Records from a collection
============

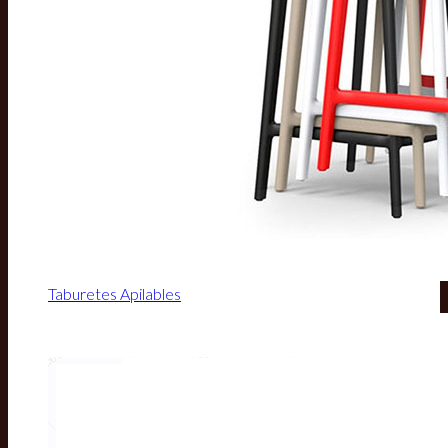
Taburetes Apilables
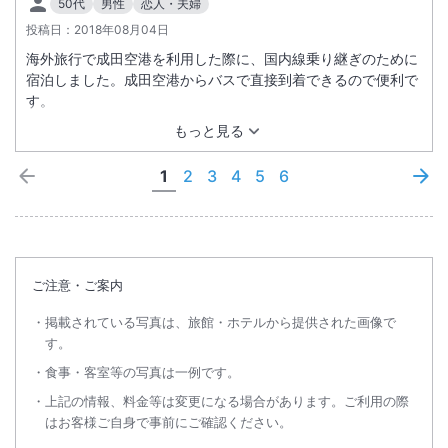
50代
男性
恋人・夫婦
投稿日：
2018年08月04日
海外旅行で成田空港を利用した際に、国内線乗り継ぎのために
宿泊しました。成田空港からバスで直接到着できるので便利で
す。
もっと見る
1
2
3
4
5
6
ご注意・ご案内
掲載されている写真は、旅館・ホテルから提供された画像で
す。
食事・客室等の写真は一例です。
上記の情報、料金等は変更になる場合があります。ご利用の際
はお客様ご自身で事前にご確認ください。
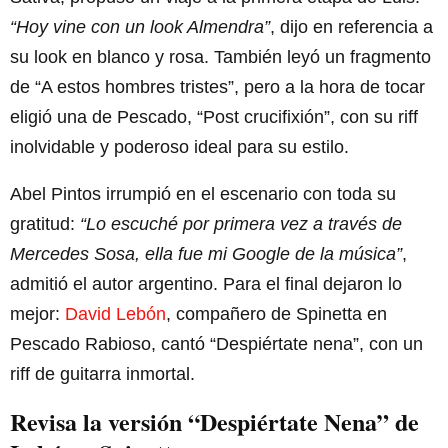
“Hoy vine con un look Almendra”
, dijo en referencia a
su look en blanco y rosa. También leyó un fragmento
de “A estos hombres tristes”, pero a la hora de tocar
eligió una de Pescado, “Post crucifixión”, con su riff
inolvidable y poderoso ideal para su estilo.
Abel Pintos irrumpió en el escenario con toda su
gratitud:
“Lo escuché por primera vez a través de
Mercedes Sosa, ella fue mi Google de la música”
,
admitió el autor argentino. Para el final dejaron lo
mejor:
David Lebón
, compañero de Spinetta en
Pescado Rabioso, cantó “Despiértate nena”, con un
riff de guitarra inmortal.
Revisa la versión “Despiértate Nena” de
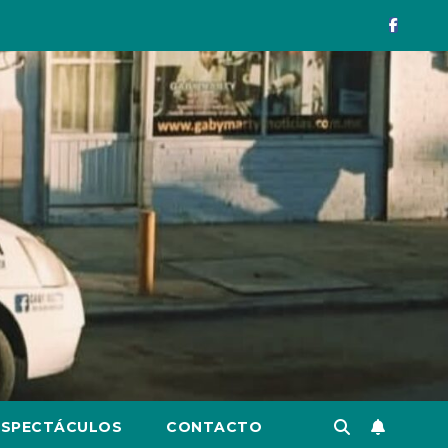
ESPECTÁCULOS
CONTACTO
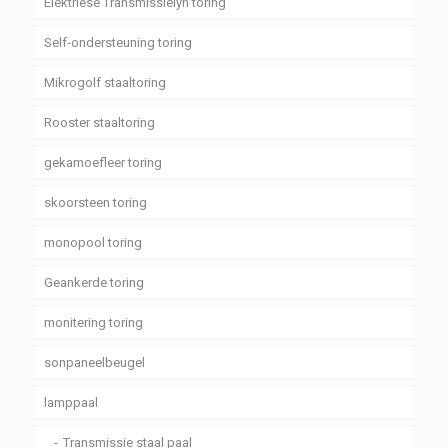
Elektriese Transmissielyn toring
Self-ondersteuning toring
Mikrogolf staaltoring
Rooster staaltoring
gekamoefleer toring
skoorsteen toring
monopool toring
Geankerde toring
monitering toring
sonpaneelbeugel
lamppaal
Transmissie staal paal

============

GOAL OF THE EXERCISE: Pictures stay out. Repeat only the lines from the beginning of the data through the line that has "monopool toring".

EXERCISE OUTPUT:
Taburetes Apilables
50代
男性
恋人・夫婦
投稿日：
2018年08月04日
海外旅行で成田空港を利用した際に、国内線乗り継ぎのために
宿泊しました。成田空港からバスで直接到着できるので便利で
す。
もっと見る
1
2
3
4
5
6
ご注意・ご案内
掲載されている写真は、旅館・ホテルから提供された画像で
す。
食事・客室等の写真は一例です。
上記の情報、料金等は変更になる場合があります。ご利用の際
はお客様ご自身で事前にご確認ください。
“Hoy vine con un look Almendra”
, dijo en referencia a
su look en blanco y rosa. También leyó un fragmento
de “A estos hombres tristes”, pero a la hora de tocar
eligió una de Pescado, “Post crucifixión”, con su riff
inolvidable y poderoso ideal para su estilo.
Abel Pintos irrumpió en el escenario con toda su
gratitud:
“Lo escuché por primera vez a través de
Mercedes Sosa, ella fue mi Google de la música”
,
admitió el autor argentino. Para el final dejaron lo
mejor:
David Lebón
, compañero de Spinetta en
Pescado Rabioso, cantó “Despiértate nena”, con un
riff de guitarra inmortal.
Revisa la versión “Despiértate Nena” de
ESPECTÁCULOS
CONTACTO
Elektriese Transmissielyn toring
Self-ondersteuning toring
Mikrogolf staaltoring
Rooster staaltoring
gekamoefleer toring
skoorsteen toring
monopool toring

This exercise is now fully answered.